AWS security controls detailed for production ML
A recent analysis of production-ready machine learning infrastructure explained the importance of a multi-layered security approach on AWS. Key strategies include using multi-tier subnet architecture with isolated databases, configuring network ACLs and stateful security groups, and implementing AWS WAF for web attack mitigation. The guidance stresses the principle of least privilege access and regular audits for all resources.

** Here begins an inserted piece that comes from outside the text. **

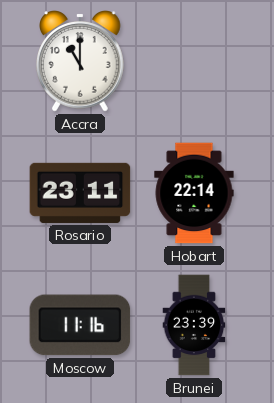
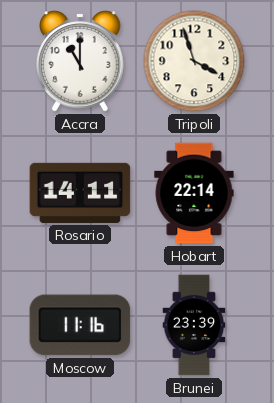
Tripoli: none -> 3:57
Rosario: 23:11 -> 14:11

- Data in Amazon SageMaker, including notebooks and model artifacts, is automatically encrypted both at rest and in transit using AWS Key Management Service (KMS) and SSL/TLS. For more granular control over data protection, customer-managed keys (CMKs) can be utilized, allowing for customized rotation schedules and access policies. - To prevent unauthorized network access and potential data breaches, SageMaker training jobs can be configured with network isolation enabled. This setting blocks all outbound internet connections from the training container, preventing it from accessing external resources or transferring data to remote hosts. - When network isolation is active, SageMaker manages data transfer to and from S3 on behalf of the container. To facilitate this, a Gateway VPC endpoint for S3 must be configured in the same VPC and subnet as the SageMaker job. - To safeguard sensitive information such as database credentials or API keys, AWS Secrets Manager should be used instead of storing them directly in notebooks or environment variables. This practice helps prevent accidental exposure and allows for programmatic retrieval of secrets at runtime. - For regulated workloads or those handling highly sensitive data, AWS Nitro Enclaves provide isolated compute environments to process data in use. This ensures that even users with root access to an instance cannot access the data being processed within the enclave. - All API calls to SageMaker are made over a secure SSL connection and must be signed using the Signature Version 4 signing process. This process uses client access keys to add authentication information and prevent in-transit request tampering. - To monitor and audit activity within your SageMaker environment, AWS CloudTrail should be enabled to log all API actions. This creates a comprehensive audit trail that can be used for security analysis, compliance reporting, and identifying anomalous activity. - Object versioning in Amazon S3 should be enabled for buckets storing model artifacts. For an additional layer of security, this can be combined with Multi-Factor Authentication (MFA) Delete, which requires MFA to permanently remove an object version.